Fouls und Fehler
Für Referee Webb war das WM-Finale "ein Höllenritt"
Das WM-Finale in Südafrika wird Howard Webb nie vergessen. "Das waren die schwersten Momente meiner Laufbahn", sagte der Schiedsrichter.
Der englische Schiedsrichter Howard Webb hat das WM-Finale zwischen Spanien und den Niederlanden mit einem Höllenritt verglichen. "Das waren die schwersten Momente meiner Laufbahn, die man am besten mit einem Höllenritt beschreiben kann, der zwei Stunden dauerte", sagte Webb der englischen Tageszeitung "Daily Mail".
Webb hatte in dem extrem hart geführten Endspiel insgesamt zwölf Gelbe Karten und einmal Gelb-Rot gegen den Niederländer John Heitinga gezückt. Bei Nigel de Jongs Kung-Fu-Tritt gegen Xabi Alonso lag der Unparteiische aber ebenso falsch wie bei der nicht geahndeten Tätlichkeit von Siegtorschütze Andrés Iniesta gegen Mark van Bommel.

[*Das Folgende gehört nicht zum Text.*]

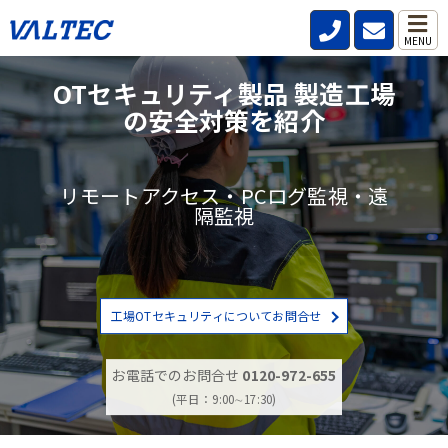
MENU
OTセキュリティ製品 製造工場
の安全対策を紹介
リモートアクセス・PCログ監視・遠
隔監視
工場OTセキュリティについてお問合せ
お電話でのお問合せ
0120-972-655
(平日：9:00∼17:30)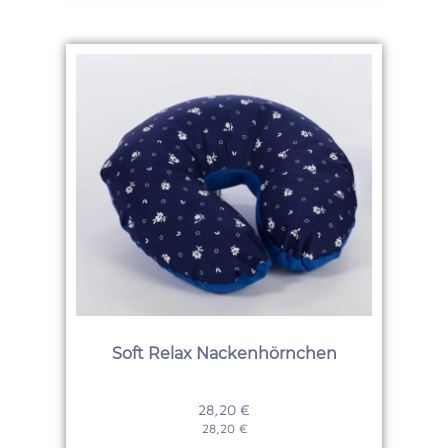
Soft Relax Nackenhörnchen
28,20
€
28,20
€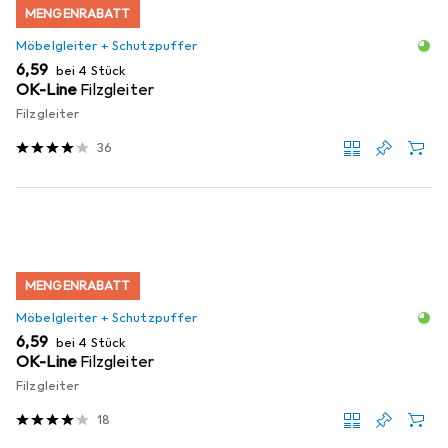
MENGENRABATT
Möbelgleiter + Schutzpuffer
EUR
6,59
bei 4 Stück
OK-Line
Filzgleiter
Filzgleiter
36
MENGENRABATT
Möbelgleiter + Schutzpuffer
EUR
6,59
bei 4 Stück
OK-Line
Filzgleiter
Filzgleiter
18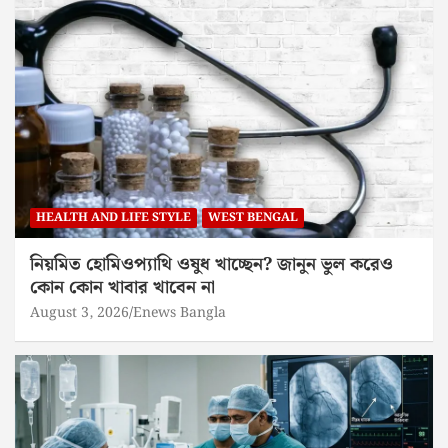
HEALTH AND LIFE STYLE
WEST BENGAL
নিয়মিত হোমিওপ্যাথি ওষুধ খাচ্ছেন? জানুন ভুল করেও
কোন কোন খাবার খাবেন না
August 3, 2026
Enews Bangla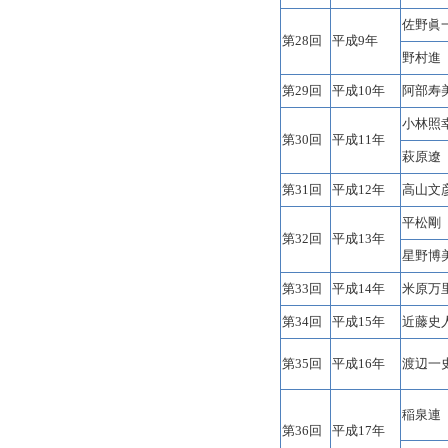
佐野眞
第28回
平成9年
野村進
第29回
平成10年
阿部寿
小林照
第30回
平成11年
萩原遼
第31回
平成12年
高山文
平松剛
第32回
平成13年
星野博
第33回
平成14年
米原万
第34回
平成15年
近藤史
第35回
平成16年
渡辺一
稲泉連
第36回
平成17年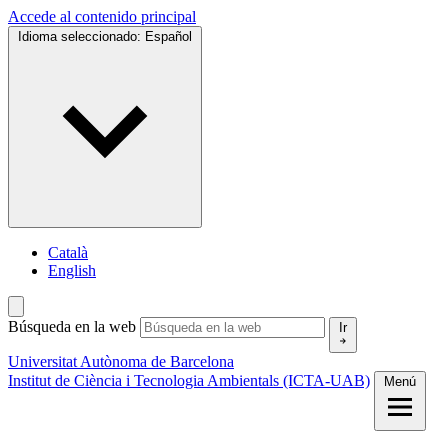
Accede al contenido principal
Idioma seleccionado:
Español
Català
English
Búsqueda en la web
Ir
Universitat Autònoma de Barcelona
Institut de Ciència i Tecnologia Ambientals (ICTA-UAB)
Menú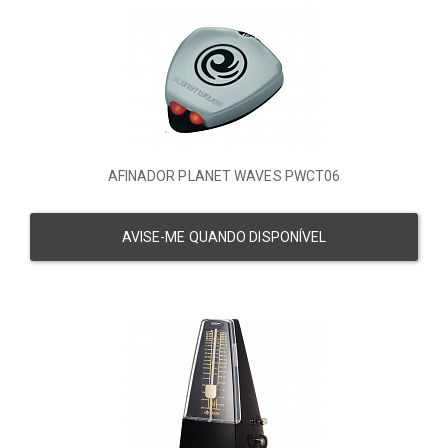
AFINADOR PLANET WAVES PWCT06
AVISE-ME QUANDO DISPONÍVEL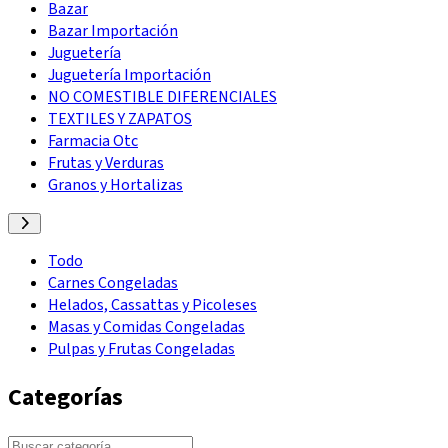
Bazar
Bazar Importación
Juguetería
Juguetería Importación
NO COMESTIBLE DIFERENCIALES
TEXTILES Y ZAPATOS
Farmacia Otc
Frutas y Verduras
Granos y Hortalizas
Todo
Carnes Congeladas
Helados, Cassattas y Picoleses
Masas y Comidas Congeladas
Pulpas y Frutas Congeladas
Categorías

Das niederländische Fußball-Idol Johan Cruyff hat sich derweil in der katalanischen Zeitung "El Periodico" negativ über das Spiel der Elftal im WM-Finale geäußert. "Das Spiel war hässlich, hart, grob und viel zu defensiv. Es war wenig Fußball dabei. Man spielt Anti-Fußball, wenn man glaubt, dass es die einzige Möglichkeit ist, um zu siegen", meinte der Vizeweltmeister von 1974, der das WM-Endspiel in seiner spanischen Wahlheimat Barcelona am Fernseher verfolgte.
"Die Niederlande waren 20 Minuten gut, und dann begannen sie zu schubsen und zu provozieren", fügte der ehemalige Barca-Coach hinzu. Lobende Worte fand er für den Torchützen Andres Iniesta. "Er steht für das Spiel von Barcelona, ein sehr geschickter und mutiger Fußballer", ergänzte Cruyff.
"Eine unnachahmliche Aneinanderreihung von Raritäten, Aufbäumen, Charakter, Widerstandskraft, Schwächen und manchmal auch niederträchtigem Spiel", hatte die niederländische Zeitung "de Volkskrant" ausgemacht. Vom Finale in Johannesburg aber wird vor allem Letzteres in Erinnerung bleiben.
So viele Gelbe Karten in einem WM-Finale gab es noch nie. Dabei hätten Mark van Bommel und besonders Nigel de Jong noch in der ersten Halbzeit nach üblen Tritten sogar Platzverweise verdient gehabt.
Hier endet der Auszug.